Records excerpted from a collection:
= = =

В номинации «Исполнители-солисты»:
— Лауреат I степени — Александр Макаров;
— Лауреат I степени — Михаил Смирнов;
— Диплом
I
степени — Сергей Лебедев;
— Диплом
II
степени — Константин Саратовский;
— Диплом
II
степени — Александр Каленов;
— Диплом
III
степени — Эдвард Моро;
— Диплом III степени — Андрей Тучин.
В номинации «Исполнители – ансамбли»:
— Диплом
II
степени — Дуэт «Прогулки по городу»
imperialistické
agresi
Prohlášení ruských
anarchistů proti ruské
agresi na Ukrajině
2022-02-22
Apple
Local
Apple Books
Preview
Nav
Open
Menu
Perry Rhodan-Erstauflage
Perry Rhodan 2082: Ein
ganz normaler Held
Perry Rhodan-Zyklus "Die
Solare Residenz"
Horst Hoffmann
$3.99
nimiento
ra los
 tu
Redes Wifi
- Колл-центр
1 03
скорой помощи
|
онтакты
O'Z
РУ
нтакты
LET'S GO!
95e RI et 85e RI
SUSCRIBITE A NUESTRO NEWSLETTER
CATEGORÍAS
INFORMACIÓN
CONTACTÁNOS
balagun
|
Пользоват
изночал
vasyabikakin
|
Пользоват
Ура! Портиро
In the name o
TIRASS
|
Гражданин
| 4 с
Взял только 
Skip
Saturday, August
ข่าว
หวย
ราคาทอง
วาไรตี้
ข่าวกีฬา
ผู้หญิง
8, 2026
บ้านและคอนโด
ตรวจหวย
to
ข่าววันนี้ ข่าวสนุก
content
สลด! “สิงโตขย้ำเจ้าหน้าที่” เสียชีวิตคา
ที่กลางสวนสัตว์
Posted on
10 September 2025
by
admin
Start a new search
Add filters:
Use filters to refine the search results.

= = =

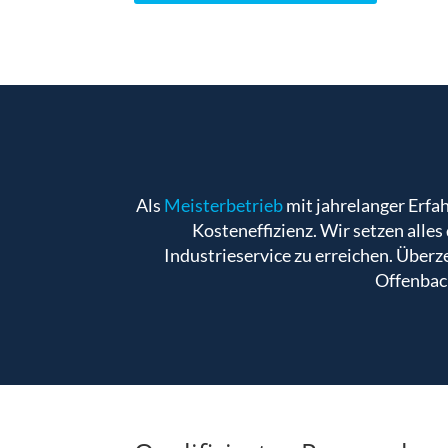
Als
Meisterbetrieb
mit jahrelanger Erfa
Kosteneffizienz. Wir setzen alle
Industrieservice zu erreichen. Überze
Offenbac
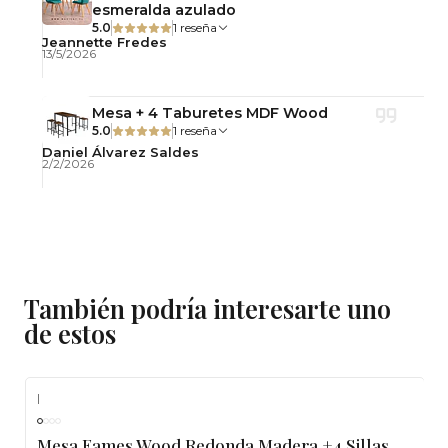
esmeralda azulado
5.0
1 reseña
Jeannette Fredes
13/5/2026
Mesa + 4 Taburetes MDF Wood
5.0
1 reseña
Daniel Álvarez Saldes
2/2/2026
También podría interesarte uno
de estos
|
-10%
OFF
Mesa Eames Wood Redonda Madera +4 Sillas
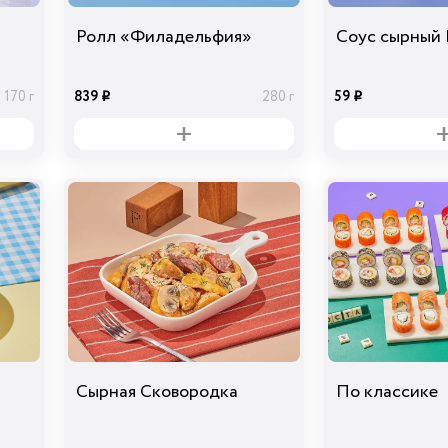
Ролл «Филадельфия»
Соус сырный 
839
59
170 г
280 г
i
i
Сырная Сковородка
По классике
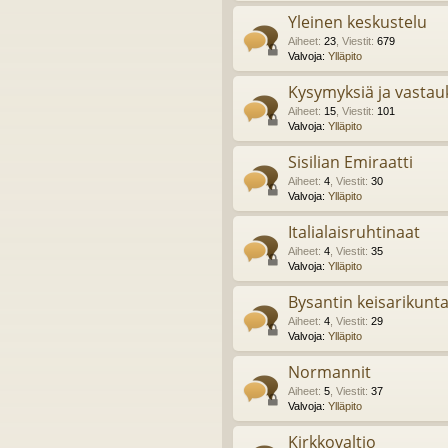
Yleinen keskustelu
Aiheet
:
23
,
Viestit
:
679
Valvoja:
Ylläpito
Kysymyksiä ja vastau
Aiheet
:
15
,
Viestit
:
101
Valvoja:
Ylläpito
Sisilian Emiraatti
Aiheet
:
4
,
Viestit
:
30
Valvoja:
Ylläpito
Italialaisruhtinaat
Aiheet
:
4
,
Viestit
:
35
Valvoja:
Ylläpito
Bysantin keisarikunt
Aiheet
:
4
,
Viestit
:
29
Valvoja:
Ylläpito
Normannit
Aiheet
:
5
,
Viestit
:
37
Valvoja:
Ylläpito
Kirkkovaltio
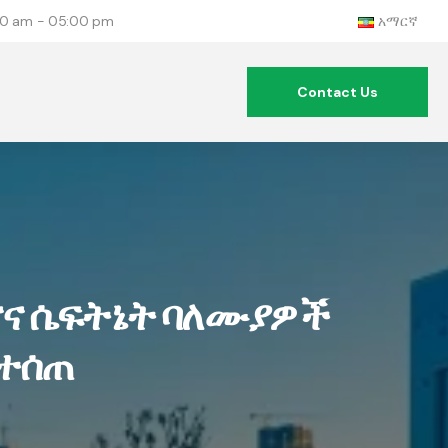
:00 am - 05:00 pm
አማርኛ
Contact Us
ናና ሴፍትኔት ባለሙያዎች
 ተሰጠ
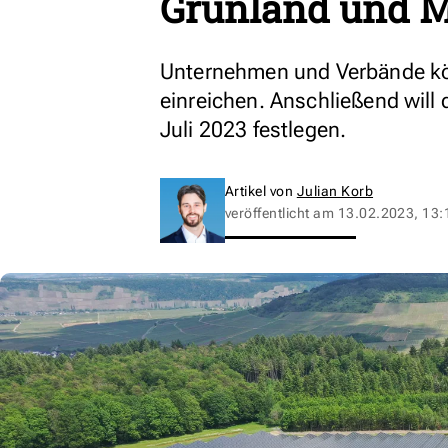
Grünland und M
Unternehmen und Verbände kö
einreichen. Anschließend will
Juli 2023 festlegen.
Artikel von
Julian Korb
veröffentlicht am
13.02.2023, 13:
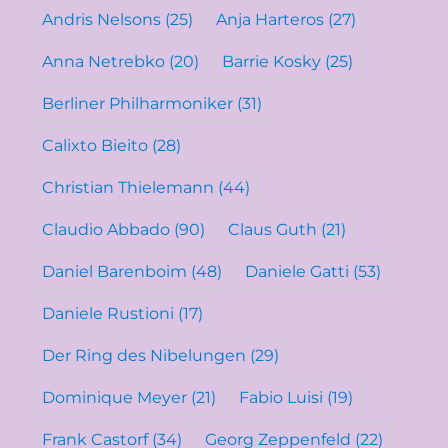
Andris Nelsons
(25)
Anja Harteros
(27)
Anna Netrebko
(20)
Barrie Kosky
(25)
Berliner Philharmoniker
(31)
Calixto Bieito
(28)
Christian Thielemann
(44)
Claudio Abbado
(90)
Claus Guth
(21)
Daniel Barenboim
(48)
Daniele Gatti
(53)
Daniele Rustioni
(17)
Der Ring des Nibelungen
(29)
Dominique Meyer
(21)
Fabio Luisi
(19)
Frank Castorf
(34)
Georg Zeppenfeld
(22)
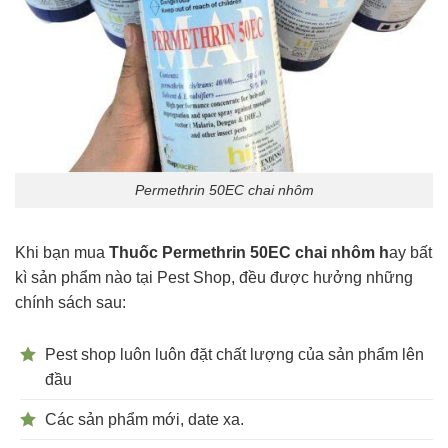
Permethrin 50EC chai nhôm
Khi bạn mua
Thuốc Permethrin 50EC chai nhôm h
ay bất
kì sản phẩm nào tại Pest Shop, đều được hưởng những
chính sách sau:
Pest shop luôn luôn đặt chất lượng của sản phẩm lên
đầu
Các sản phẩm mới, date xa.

= = =

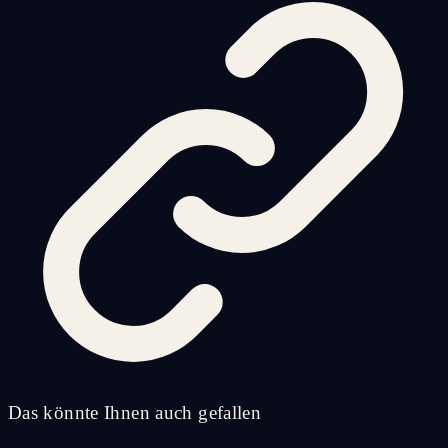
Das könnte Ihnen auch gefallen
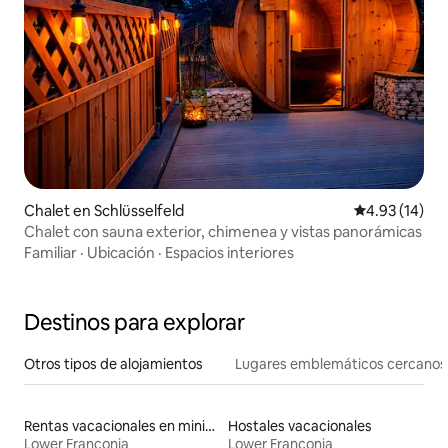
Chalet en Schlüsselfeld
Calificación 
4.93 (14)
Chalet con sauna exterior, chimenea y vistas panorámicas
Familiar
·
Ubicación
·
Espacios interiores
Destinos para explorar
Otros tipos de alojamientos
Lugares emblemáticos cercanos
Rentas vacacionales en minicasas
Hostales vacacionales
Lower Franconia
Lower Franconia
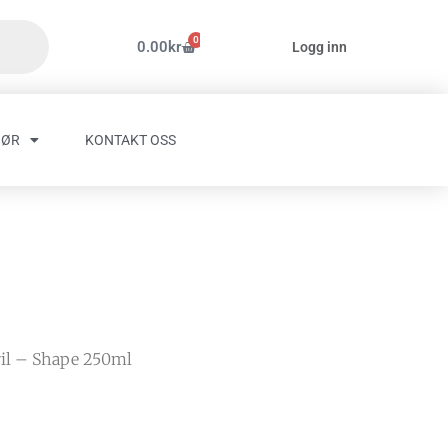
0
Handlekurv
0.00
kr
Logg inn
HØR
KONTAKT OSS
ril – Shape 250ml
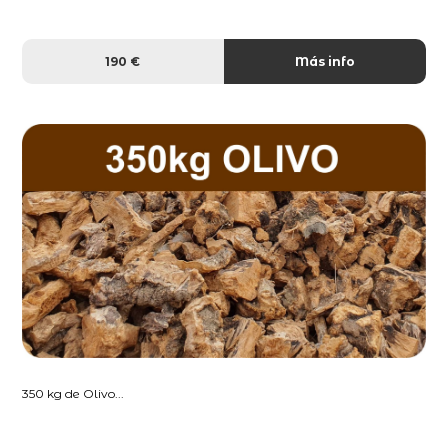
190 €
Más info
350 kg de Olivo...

= = =

■ **What is expected**
Filter the data above, keeping only lines that include the string "степени".

■ **Result for this exercise**
— Лауреат I степени — Александр Макаров;
— Лауреат I степени — Михаил Смирнов;
степени — Сергей Лебедев;
степени — Константин Саратовский;
степени — Александр Каленов;
степени — Эдвард Моро;
— Диплом III степени — Андрей Тучин.
степени — Дуэт «Прогулки по городу»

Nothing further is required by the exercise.